Collect all lines containing the word "Storage" from the data.

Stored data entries

==========

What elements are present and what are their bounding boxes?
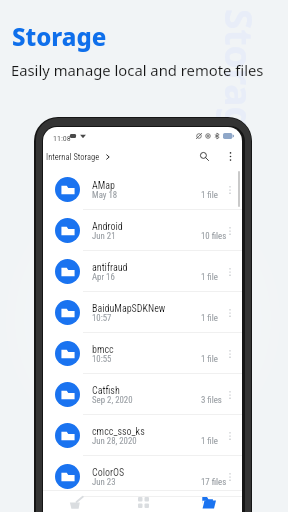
button[interactable]: antifraud [43, 251, 242, 292]
staticText: Catfish [92, 385, 120, 397]
button[interactable]: AMap [43, 169, 242, 210]
staticText: 10:57 [92, 313, 112, 323]
button[interactable]: Item menu [220, 415, 240, 456]
button[interactable]: Item menu [220, 210, 240, 251]
staticText: 10:55 [92, 354, 112, 364]
button[interactable]: cmcc_sso_ks [43, 415, 242, 456]
button[interactable]: Item menu [220, 456, 240, 497]
button[interactable]: Android [43, 210, 242, 251]
staticText: antifraud [92, 262, 128, 274]
staticText: Sep 2, 2020 [92, 395, 133, 405]
staticText: Android [92, 221, 123, 233]
staticText: 1 file [201, 313, 218, 323]
button[interactable]: Item menu [220, 292, 240, 333]
staticText: Storage [215, 9, 265, 153]
button[interactable]: Clean [43, 492, 110, 512]
staticText: 3 files [201, 395, 222, 405]
staticText: 1 file [201, 272, 218, 282]
staticText: Storage [12, 20, 107, 53]
staticText: 1 file [201, 436, 218, 446]
staticText: May 18 [92, 190, 118, 200]
button[interactable]: Search [195, 147, 213, 165]
staticText: BaiduMapSDKNew [92, 303, 166, 315]
staticText: 1 file [201, 190, 218, 200]
staticText: Internal Storage [46, 152, 100, 162]
staticText: Apr 16 [92, 272, 115, 282]
staticText: 10 files [201, 231, 227, 241]
button[interactable]: Catfish [43, 374, 242, 415]
button[interactable]: Item menu [220, 251, 240, 292]
button[interactable]: Item menu [220, 169, 240, 210]
staticText: Jun 23 [92, 477, 116, 487]
staticText: Easily manage local and remote files [11, 60, 264, 80]
button[interactable]: BaiduMapSDKNew [43, 292, 242, 333]
button[interactable]: Apps [110, 492, 176, 512]
button[interactable]: Item menu [220, 374, 240, 415]
staticText: cmcc_sso_ks [92, 426, 145, 438]
staticText: ColorOS [92, 467, 125, 479]
button[interactable]: ColorOS [43, 456, 242, 497]
staticText: AMap [92, 180, 116, 192]
staticText: 11:08 [53, 134, 71, 143]
button[interactable]: bmcc [43, 333, 242, 374]
button[interactable]: Item menu [220, 333, 240, 374]
staticText: Jun 21 [92, 231, 116, 241]
staticText: Jun 28, 2020 [92, 436, 137, 446]
button[interactable]: More options [222, 148, 238, 164]
staticText: bmcc [92, 344, 114, 356]
button[interactable]: Files [176, 492, 242, 512]
staticText: 17 files [201, 477, 227, 487]
staticText: 1 file [201, 354, 218, 364]
button[interactable]: Internal Storage [43, 148, 114, 166]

==========

- [PROBLEM SOLUTION]:
staticText: Storage [215, 9, 265, 153]
staticText: Storage [12, 20, 107, 53]
staticText: Internal Storage [46, 152, 100, 162]
button[interactable]: Internal Storage [43, 148, 114, 166]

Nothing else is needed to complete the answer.